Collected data
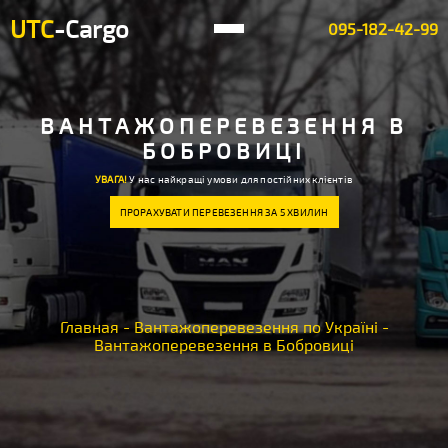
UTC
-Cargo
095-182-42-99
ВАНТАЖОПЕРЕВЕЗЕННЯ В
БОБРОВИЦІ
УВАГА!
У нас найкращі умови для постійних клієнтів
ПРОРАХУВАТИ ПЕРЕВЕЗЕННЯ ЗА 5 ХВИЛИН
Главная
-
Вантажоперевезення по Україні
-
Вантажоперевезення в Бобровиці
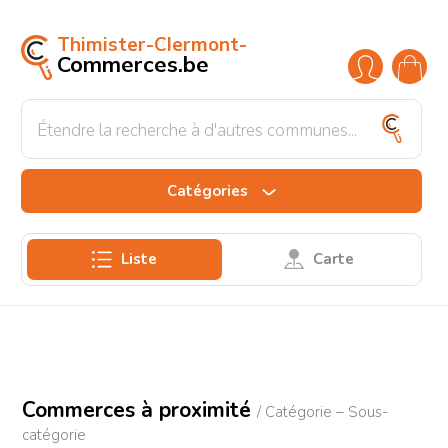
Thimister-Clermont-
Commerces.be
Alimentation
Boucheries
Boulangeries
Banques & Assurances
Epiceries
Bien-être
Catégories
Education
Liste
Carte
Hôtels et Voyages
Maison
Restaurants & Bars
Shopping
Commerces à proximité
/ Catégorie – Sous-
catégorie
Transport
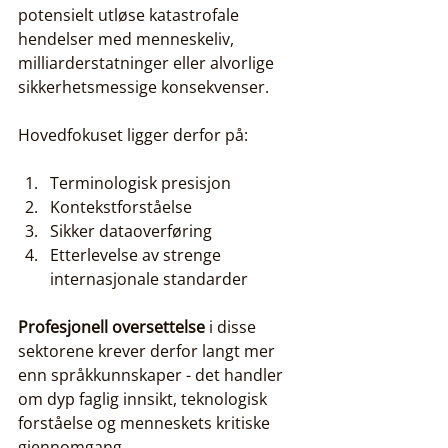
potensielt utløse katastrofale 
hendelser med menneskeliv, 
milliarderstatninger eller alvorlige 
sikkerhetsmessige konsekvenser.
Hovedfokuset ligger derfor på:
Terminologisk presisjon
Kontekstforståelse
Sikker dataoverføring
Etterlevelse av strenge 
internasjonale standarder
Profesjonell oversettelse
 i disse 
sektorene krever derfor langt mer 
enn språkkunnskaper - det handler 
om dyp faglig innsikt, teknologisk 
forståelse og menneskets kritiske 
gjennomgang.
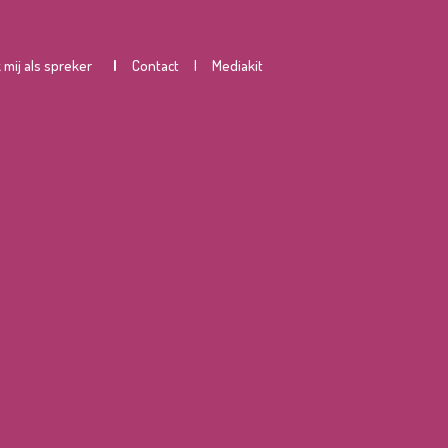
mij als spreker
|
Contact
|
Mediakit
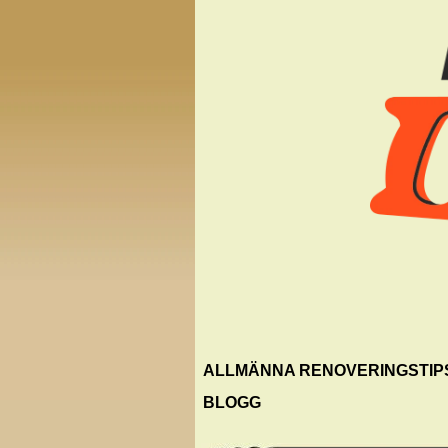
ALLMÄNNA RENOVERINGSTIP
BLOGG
---
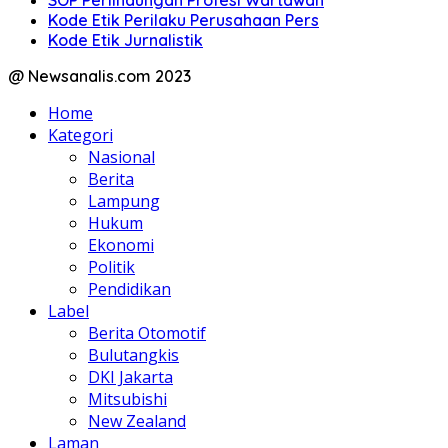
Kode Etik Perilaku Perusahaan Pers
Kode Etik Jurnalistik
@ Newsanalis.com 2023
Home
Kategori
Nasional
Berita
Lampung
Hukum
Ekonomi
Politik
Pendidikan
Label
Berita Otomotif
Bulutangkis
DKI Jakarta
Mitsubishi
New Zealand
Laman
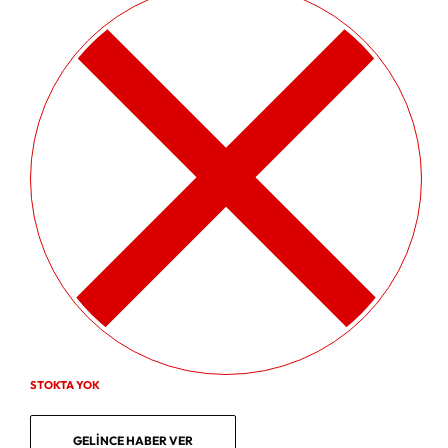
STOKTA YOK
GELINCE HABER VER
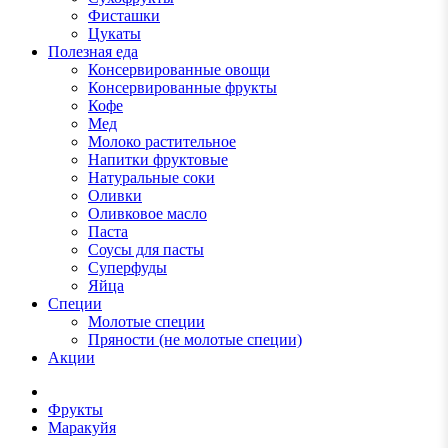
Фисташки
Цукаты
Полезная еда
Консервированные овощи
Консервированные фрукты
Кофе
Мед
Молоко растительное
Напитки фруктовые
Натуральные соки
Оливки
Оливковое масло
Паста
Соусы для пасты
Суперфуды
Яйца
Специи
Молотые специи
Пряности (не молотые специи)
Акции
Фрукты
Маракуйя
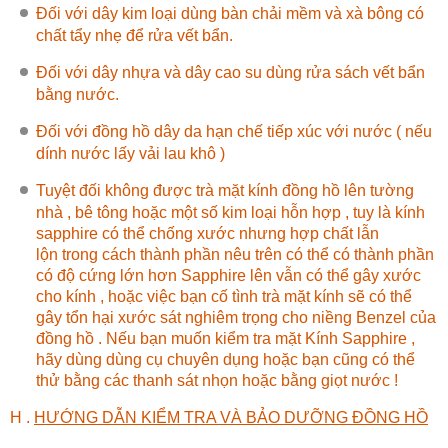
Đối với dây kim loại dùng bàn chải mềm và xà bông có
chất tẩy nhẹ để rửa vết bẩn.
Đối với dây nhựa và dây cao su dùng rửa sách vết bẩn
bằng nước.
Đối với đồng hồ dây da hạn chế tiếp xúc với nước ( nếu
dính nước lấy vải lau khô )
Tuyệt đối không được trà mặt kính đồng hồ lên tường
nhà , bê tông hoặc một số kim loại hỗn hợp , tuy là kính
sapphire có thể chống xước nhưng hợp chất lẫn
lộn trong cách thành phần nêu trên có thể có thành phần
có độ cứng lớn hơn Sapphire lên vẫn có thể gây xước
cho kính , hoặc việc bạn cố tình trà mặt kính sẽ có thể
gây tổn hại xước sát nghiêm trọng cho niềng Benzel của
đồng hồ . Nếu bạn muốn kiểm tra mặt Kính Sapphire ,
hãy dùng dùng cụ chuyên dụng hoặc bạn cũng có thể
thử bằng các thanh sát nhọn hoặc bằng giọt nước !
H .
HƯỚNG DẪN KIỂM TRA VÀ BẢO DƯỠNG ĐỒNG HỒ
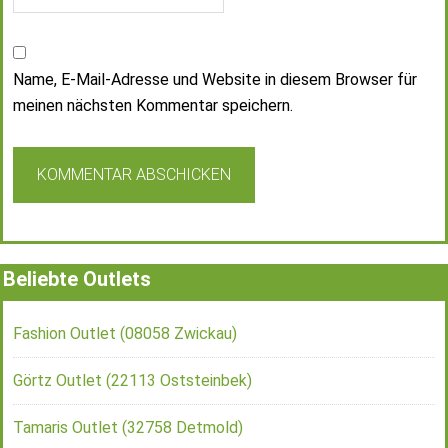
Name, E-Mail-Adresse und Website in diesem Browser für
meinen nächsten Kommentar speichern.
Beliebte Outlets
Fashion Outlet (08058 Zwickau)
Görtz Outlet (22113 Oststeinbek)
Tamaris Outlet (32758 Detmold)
--
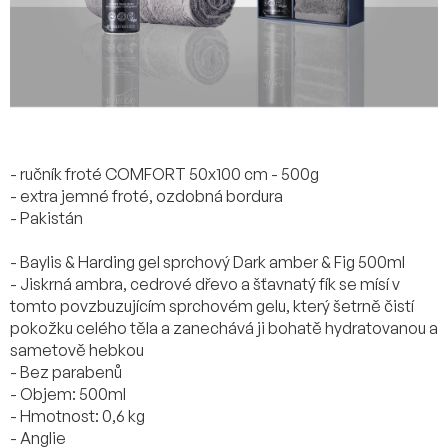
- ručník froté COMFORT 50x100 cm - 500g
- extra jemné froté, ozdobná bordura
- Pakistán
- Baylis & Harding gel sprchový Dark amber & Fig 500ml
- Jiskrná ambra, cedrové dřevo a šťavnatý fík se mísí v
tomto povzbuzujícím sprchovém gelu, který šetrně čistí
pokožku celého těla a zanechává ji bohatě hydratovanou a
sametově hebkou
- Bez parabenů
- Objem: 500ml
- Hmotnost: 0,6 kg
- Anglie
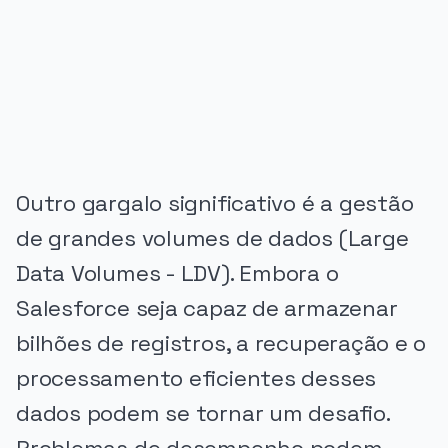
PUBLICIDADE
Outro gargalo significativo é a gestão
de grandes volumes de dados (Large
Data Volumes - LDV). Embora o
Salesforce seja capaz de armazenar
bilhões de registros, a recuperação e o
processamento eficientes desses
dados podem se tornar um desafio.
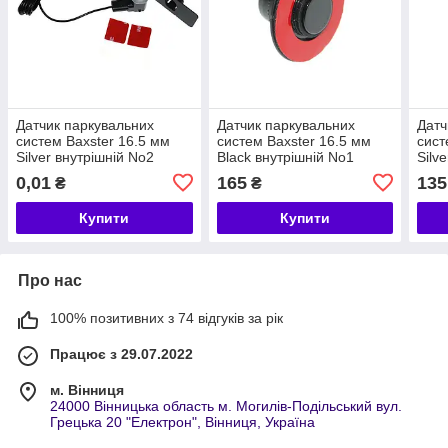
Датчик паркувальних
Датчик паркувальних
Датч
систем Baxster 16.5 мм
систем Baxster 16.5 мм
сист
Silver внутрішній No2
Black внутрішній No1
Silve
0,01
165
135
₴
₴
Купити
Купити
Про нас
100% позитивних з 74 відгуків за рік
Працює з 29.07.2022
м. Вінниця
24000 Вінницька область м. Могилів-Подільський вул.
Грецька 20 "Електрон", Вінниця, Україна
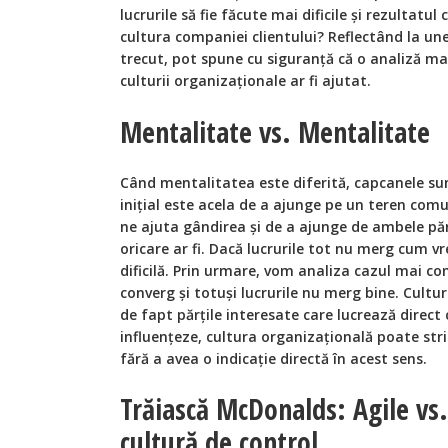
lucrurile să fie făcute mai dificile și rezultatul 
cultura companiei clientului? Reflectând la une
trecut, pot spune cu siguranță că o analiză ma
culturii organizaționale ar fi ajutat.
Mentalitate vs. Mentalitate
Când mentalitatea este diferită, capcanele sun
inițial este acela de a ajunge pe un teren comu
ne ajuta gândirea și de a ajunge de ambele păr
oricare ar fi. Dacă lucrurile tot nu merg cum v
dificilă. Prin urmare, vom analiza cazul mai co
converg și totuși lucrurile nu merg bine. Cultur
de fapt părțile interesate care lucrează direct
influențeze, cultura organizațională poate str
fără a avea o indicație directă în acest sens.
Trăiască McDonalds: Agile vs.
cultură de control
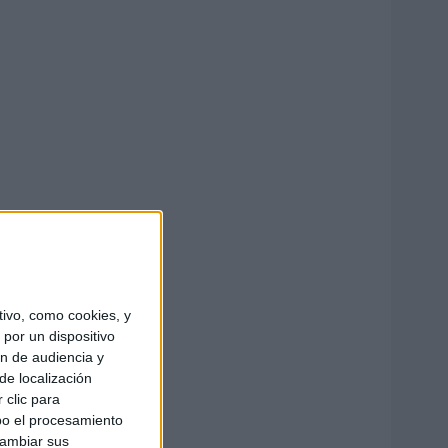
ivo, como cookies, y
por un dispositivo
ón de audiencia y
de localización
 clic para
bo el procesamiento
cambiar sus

What is required
Give exactly the lines above that run from the line with "processamento eficientes desses" to the line with "24000 Вінницька область", both included, leaving every picture out.

Exercise solution
processamento eficientes desses
dados podem se tornar um desafio.
Датчик паркувальних
Датчик паркувальних
Датч
систем Baxster 16.5 мм
систем Baxster 16.5 мм
сист
Silver внутрішній No2
Black внутрішній No1
Silve
0,01
165
135
₴
₴
Купити
Купити
Про нас
100% позитивних з 74 відгуків за рік
Працює з 29.07.2022
м. Вінниця
24000 Вінницька область м. Могилів-Подільський вул.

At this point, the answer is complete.